Biliyorum başlık biraz sert oldu ama duygularımı anlatacak doğru cümle bu.
     Başlığa "Film izliyormuş gibi müzik dinlemek" yazacaktım, Amy Winehouse'u biraz daha dinleyince fikrimi değiştirdim.

     Serviste işe gelirken, gözlerimi kapadım ve kulaklığımı takarak Amy ablayı dinlemeye başladım. Genelde kitap veya gazete okurum oysa bu sabah müzik dinlemek istedim. Bir süre sonra müzik beni yuttu. Kendimi hareketsizce suya batıyormuşum gibi hissetmeye başlayınca bunun keyfini çıkardım. Hava kabarcıkları yüzümü yalayarak yükselirken, ben hem suyun serinliğini, hem de boşlukta olma hissini yaşadım.

     Amy Winehouse'la tanışmam uzun değildir. Geçen yaz, tatil boyunca dinlediğim "back to black" albümü beni büyüledi.
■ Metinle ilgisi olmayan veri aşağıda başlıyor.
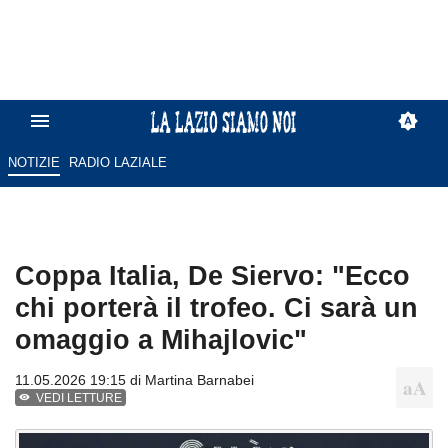
NOTIZIE
RADIO LAZIALE
Coppa Italia, De Siervo: "Ecco
chi porterà il trofeo. Ci sarà un
omaggio a Mihajlovic"
11.05.2026 19:15 di
Martina Barnabei
VEDI LETTURE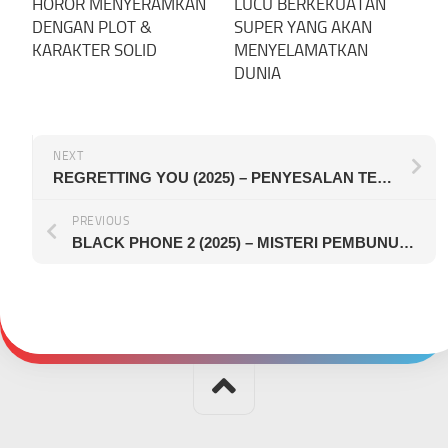
HOROR MENYERAMKAN
LUCU BERKEKUATAN
DENGAN PLOT &
SUPER YANG AKAN
KARAKTER SOLID
MENYELAMATKAN
DUNIA
NEXT
REGRETTING YOU (2025) – PENYESALAN TERKADANG TAK SELALU DATANG TERLAMBAT
PREVIOUS
BLACK PHONE 2 (2025) – MISTERI PEMBUNUHAN BERANTAI DENGAN ELEMEN SUPRANATURAL KEMBALI BERLANJUT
Aslında çok fazla tarzım olmayan bir müziğe bu denli sahip çıkmam şaşırtıcı.
     Amerikan filmlerinin bize güdümlediği duyguları yaşamak için ideal tınıları var. Ablanın sesindeki o umursamazlık oldukça keyifli.
     45 dakika hiç sıkılmadan dinlediğim ve müziğinde boğulduğum  Amy winehouse, bu yaz konser vermek için ülkemize gelecek. Bu iyi bir haber. Bilet fiyatı 300 liradan başladığı için konsere gitmeyeceğim.
     Galiba böyle işler için biraz yaşlandım. Zaten yüksek kalitede dinleyebildiğim bir müzik için bu kadar yüksek bir ücret ödemek bana biraz saçma geliyor.
    

Ben o kadar parayı ancak, Jim Morisson konseri için verebilirim, o da toprağın altından kalkma zahmeti göstermeyeceği için artık ölümü bekleyeceğim.

     Belki öbür taraftaki konserlerinden birine giderim. Tahminimce bilet fiyatları da bu kadar pahalı değildir.